### Activity
Copy out each line in the listing below where the word "terus" appears.

··· Supplied information ···

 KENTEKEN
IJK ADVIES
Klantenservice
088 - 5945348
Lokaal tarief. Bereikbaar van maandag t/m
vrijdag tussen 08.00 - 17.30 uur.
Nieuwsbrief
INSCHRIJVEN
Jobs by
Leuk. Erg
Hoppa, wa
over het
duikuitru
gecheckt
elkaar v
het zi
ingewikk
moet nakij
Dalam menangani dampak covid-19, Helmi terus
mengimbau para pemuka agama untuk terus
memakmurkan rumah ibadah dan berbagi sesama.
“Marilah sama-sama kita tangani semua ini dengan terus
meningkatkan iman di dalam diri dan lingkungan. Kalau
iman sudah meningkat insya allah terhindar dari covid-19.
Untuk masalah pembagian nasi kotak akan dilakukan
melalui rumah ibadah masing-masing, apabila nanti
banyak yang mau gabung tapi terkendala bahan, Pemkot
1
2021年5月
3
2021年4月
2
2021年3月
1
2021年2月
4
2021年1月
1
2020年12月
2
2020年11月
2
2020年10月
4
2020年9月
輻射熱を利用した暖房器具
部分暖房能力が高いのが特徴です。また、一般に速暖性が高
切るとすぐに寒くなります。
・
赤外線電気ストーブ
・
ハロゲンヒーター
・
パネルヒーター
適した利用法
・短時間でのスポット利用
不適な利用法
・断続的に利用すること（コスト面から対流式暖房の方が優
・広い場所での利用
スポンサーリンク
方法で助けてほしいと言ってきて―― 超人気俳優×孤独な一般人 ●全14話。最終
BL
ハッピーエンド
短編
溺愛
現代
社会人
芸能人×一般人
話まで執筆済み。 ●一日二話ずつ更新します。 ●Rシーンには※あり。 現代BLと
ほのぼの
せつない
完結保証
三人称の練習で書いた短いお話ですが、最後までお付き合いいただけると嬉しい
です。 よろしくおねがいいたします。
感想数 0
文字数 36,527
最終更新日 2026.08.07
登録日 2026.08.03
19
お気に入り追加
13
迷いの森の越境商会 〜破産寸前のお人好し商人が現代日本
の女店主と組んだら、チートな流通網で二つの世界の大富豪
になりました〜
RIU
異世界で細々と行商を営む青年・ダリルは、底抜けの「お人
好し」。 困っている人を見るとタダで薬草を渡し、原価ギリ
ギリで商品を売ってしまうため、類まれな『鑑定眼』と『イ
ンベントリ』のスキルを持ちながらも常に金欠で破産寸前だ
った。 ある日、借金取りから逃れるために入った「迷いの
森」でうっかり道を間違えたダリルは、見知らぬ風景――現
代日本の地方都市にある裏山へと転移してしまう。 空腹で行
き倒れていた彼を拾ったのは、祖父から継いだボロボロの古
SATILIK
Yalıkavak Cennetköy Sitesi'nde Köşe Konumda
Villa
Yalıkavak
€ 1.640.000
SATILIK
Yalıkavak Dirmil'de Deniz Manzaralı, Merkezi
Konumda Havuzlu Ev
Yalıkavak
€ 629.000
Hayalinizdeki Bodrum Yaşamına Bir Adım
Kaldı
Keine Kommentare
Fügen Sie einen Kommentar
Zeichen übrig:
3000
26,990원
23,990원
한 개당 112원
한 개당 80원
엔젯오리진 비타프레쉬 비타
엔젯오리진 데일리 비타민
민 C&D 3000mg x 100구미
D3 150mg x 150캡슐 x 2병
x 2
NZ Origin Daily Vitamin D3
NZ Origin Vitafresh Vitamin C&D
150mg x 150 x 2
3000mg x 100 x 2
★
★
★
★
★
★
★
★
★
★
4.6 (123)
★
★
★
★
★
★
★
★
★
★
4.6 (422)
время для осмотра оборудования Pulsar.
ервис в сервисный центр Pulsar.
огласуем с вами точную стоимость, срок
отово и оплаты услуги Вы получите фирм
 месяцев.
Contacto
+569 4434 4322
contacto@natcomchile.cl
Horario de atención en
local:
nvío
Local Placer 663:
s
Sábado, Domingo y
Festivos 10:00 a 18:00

···
··· Supplied information ···

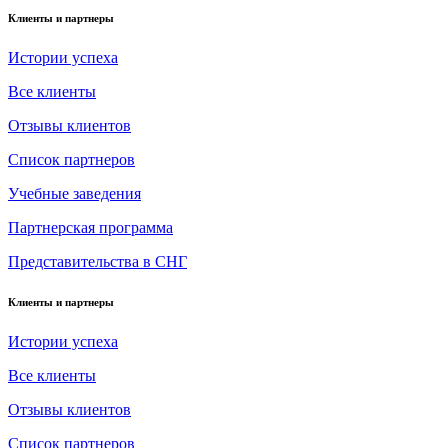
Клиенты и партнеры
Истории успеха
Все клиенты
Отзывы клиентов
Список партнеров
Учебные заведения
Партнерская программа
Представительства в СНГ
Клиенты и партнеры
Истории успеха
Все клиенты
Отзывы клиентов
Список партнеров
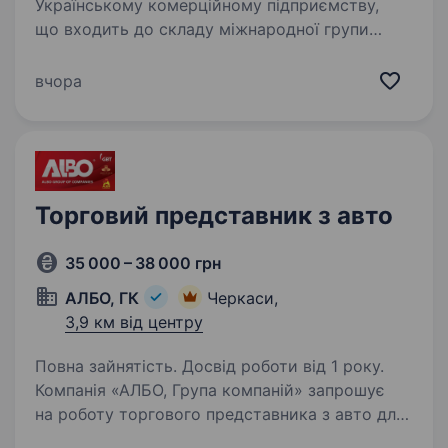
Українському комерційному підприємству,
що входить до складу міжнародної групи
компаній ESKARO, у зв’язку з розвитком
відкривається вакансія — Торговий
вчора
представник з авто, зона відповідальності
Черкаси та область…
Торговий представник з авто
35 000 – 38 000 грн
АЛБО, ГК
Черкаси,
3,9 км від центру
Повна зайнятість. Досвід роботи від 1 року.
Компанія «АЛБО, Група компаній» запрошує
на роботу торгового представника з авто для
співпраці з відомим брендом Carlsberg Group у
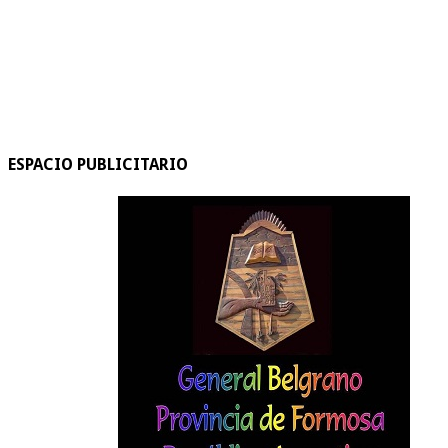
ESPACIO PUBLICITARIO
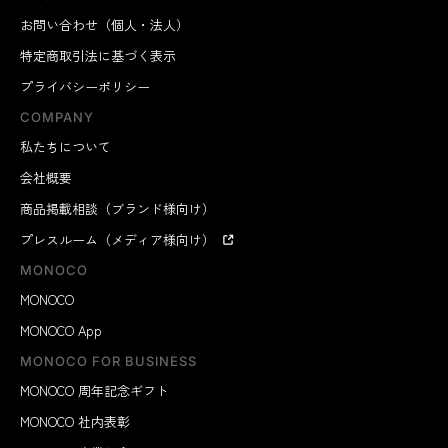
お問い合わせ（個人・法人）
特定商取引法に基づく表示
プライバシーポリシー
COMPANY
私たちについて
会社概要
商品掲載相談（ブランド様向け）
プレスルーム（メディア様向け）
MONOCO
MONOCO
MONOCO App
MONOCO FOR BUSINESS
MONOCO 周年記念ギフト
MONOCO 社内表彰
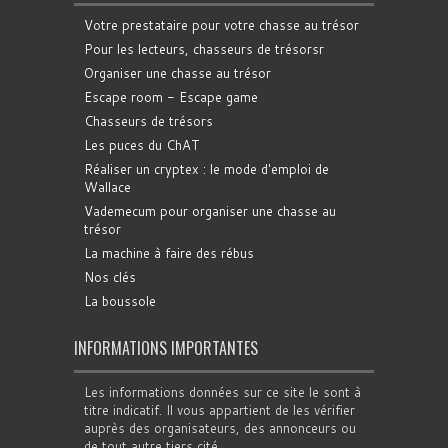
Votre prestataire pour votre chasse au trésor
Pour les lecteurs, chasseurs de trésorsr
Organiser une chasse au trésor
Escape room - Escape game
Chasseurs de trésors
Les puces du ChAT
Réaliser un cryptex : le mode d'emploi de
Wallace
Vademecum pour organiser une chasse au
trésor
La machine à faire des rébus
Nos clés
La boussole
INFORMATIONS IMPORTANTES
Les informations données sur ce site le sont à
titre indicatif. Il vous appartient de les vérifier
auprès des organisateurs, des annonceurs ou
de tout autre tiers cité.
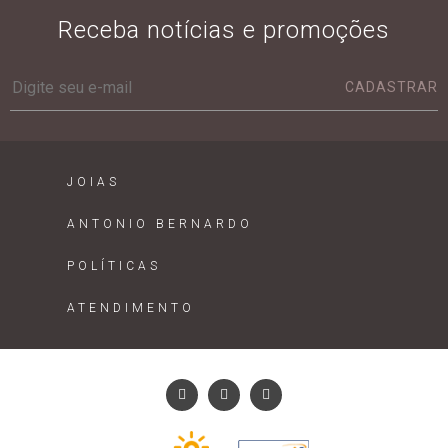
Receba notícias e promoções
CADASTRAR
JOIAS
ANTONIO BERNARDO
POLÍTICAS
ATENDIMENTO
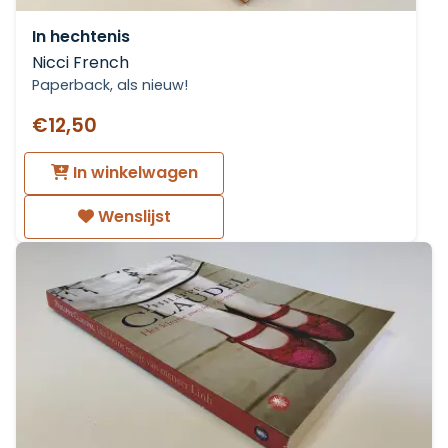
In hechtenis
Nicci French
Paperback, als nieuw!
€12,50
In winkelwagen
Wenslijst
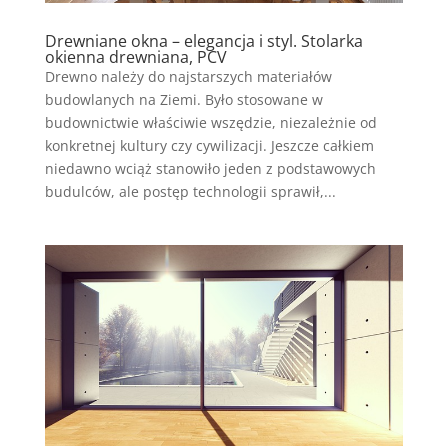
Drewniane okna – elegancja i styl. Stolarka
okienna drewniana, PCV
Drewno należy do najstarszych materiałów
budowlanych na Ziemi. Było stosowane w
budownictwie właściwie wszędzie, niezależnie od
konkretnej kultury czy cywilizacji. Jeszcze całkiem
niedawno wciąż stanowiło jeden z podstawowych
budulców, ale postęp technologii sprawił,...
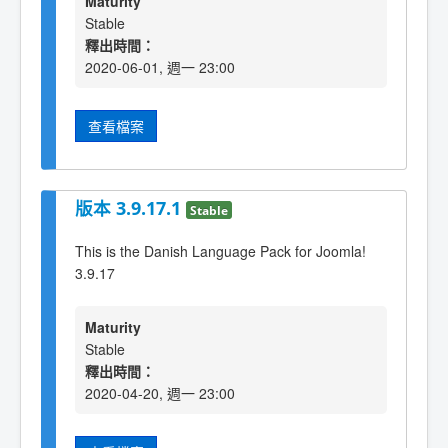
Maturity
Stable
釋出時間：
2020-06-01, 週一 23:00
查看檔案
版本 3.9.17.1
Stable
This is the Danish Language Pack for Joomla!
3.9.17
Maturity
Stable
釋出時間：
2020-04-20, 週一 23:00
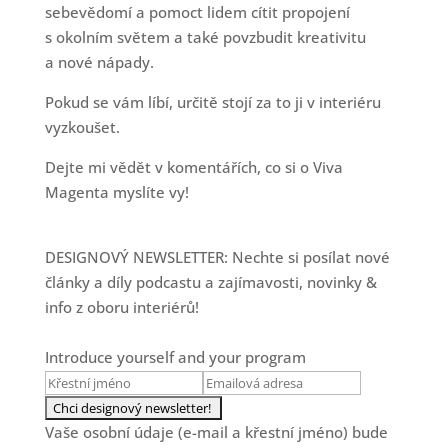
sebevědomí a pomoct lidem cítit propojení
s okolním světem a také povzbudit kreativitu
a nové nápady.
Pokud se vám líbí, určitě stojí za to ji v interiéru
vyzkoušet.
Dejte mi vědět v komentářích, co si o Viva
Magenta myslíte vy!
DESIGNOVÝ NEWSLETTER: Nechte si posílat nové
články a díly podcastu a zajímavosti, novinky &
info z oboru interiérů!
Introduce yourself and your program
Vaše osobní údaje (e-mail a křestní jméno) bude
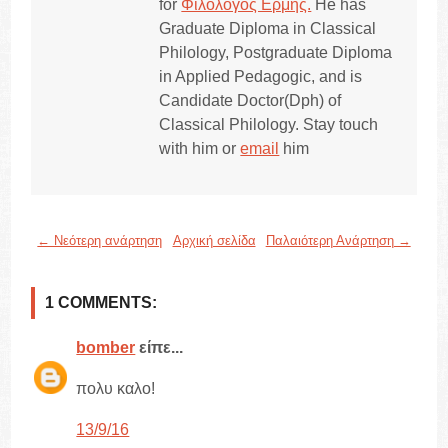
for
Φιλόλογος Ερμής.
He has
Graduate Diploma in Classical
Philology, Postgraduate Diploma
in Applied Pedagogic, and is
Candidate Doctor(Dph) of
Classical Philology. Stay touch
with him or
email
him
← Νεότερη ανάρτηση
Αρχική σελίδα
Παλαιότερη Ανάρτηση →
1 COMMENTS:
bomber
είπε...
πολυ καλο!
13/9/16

···

### Solution for this task
Dalam menangani dampak covid-19, Helmi terus
mengimbau para pemuka agama untuk terus
“Marilah sama-sama kita tangani semua ini dengan terus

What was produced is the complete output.